The energy price cap is increasing
The energy price cap is set to rise by 9%! Meaning those on a standard variable rate tariff or a default tariff could be paying as much as £96 more a year for their energy.
From 1 April 2021, the energy price cap will be £1,138. This is an increase of 9% or £96 from the current cap of £1,042.
It's important to note that if you conduct an energy search today, the savings to be made won't reflect the new price cap as energy companies haven't yet updated their rate cards which we use to calculate your savings.
Remember, this is the annual bill value for a standard UK home on standard variable rate tariffs (SVTs) or default tariffs, which are typically the most expensive tariff an energy supplier has. But the energy price cap is a limit on what energy companies can charge per unit of gas and electricity meaning, if you use more energy you’ll pay more than £1,138. Other factors, such as where you live and how you pay for your energy will also have an impact on how much you inevitably pay for your energy.
This is the first rise in the energy price cap for two years, wiping out the £84-a-year cut Ofgem announced in October 2020.
There are approximately 11 million households in the UK on their energy suppliers SVT or default tariff. Currently, the cheapest available tariff on our panel is £188 cheaper than the new price cap.

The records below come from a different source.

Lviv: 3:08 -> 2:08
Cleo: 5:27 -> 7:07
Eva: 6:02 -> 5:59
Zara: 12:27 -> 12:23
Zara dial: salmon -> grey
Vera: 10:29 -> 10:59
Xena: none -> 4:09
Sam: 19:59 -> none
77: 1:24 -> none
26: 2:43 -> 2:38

The chief executive of Ofgem, Jonathan Brealey said: “energy bill increases are never welcome, especially as many households are struggling with the impact of the pandemic.”
We have carefully scrutinised these changes to ensure that customers only pay a fair price for their energy.”

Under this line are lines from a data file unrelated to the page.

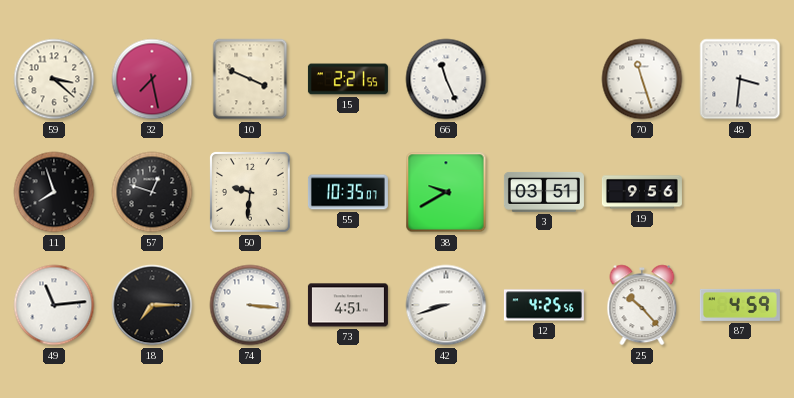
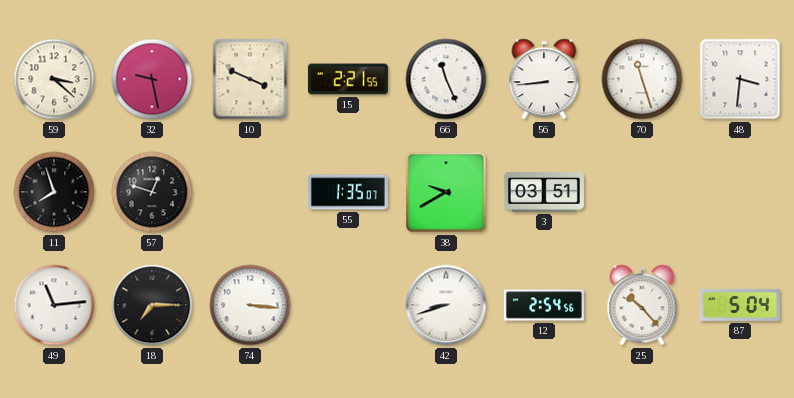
32: 7:28 -> 9:28
56: none -> 8:44
50: 9:31 -> none
55: 10:35 -> 1:35
19: 9:56 -> none
73: 4:51 -> none
12: 4:25 -> 2:54
87: 4:59 -> 5:04
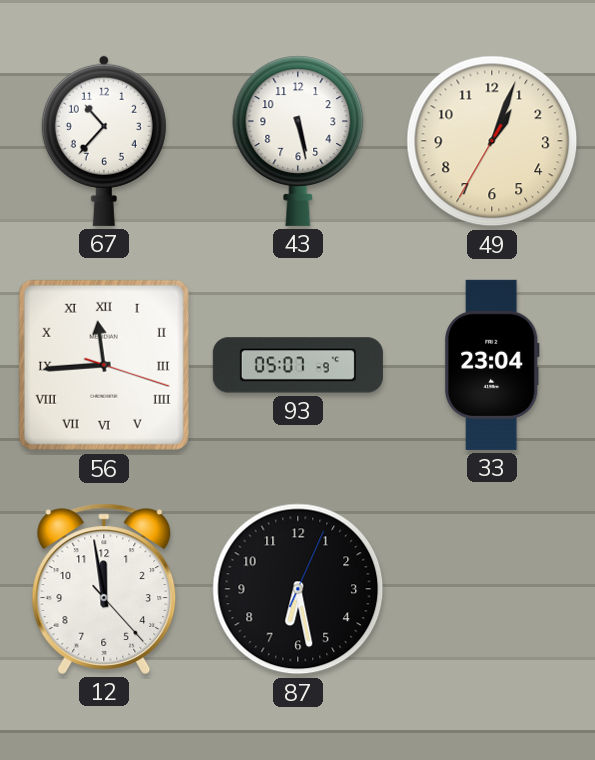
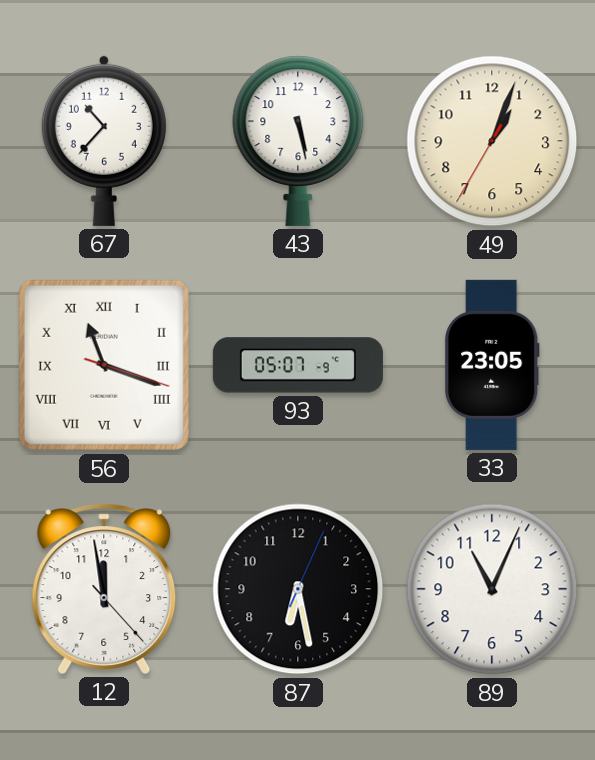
56: 11:44 -> 11:18
33: 23:04 -> 23:05
89: none -> 11:04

Ofgem has stated that after a sharp fall in wholesale energy prices last year at the start of the first coronavirus lockdown last March, demand for energy has recovered, pushing prices to “more normal levels”.
Alongside the default tariff cap, Ofgem announced the new price cap for prepayment tariffs. From 1 April 2021 the prepayment meter price cap be £1,156, an increase of £87 from the current cap.